I have much to learn before “next year” arrives, but I am excited to start it all. I know I will entertain all sorts of ideas over the months, and have enlisted help from all the corners I can, so that by the time of the Grand Opening, I will know more than I do today. I have been following Instagram pages of those who have figured this all out, and I spend a lot of time jotting down all sorts of ideas. I hope I can find the Texas waffle maker. That will make my weekends, and hopefully the weekend for the guests.
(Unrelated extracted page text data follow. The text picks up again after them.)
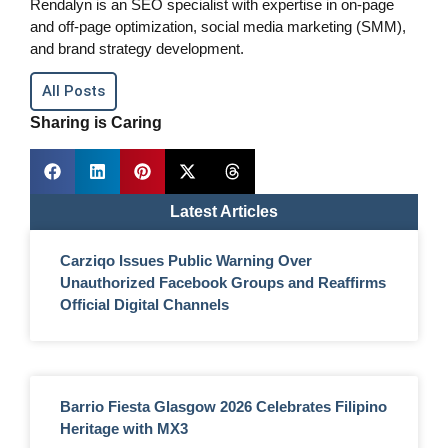
Rendalyn is an SEO specialist with expertise in on-page
and off-page optimization, social media marketing (SMM),
and brand strategy development.
All Posts
Sharing is Caring
Latest Articles
Carziqo Issues Public Warning Over
Unauthorized Facebook Groups and Reaffirms
Official Digital Channels
Barrio Fiesta Glasgow 2026 Celebrates Filipino
Heritage with MX3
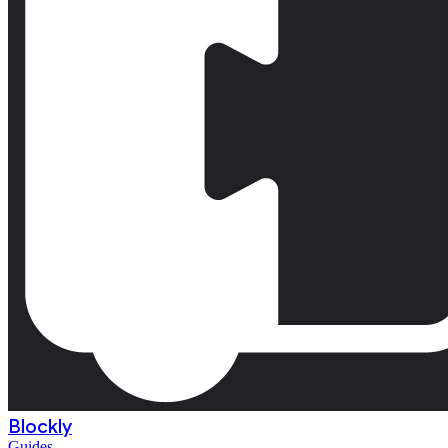
Blockly
Guides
As a side note, I am looking at a pontoon boat this week from my new neighbor down south- Captain Ron I call him. I don’t have a trailer, insurance, or a cover– but I want the boat. The plumber phoned this week– some additional pipes need fixing is the short version. However, I still want the boat. And that’s how I have always rolled. Jump in. It has definitely made life spicy. I don’t want to get to the end and regret things I never took a chance on. So as John Baumann’s song reminds us, nobody’s got a day guaranteed, so make it count on the next ride around the sun.
If entrepreneurship is for the risk takers- I am all in. Y’all come down next year. Can’t wait to show you around; maybe on my pontoon boat. Or maybe I don’t get the boat but there will be water in the taps for your shower. Everyone wins.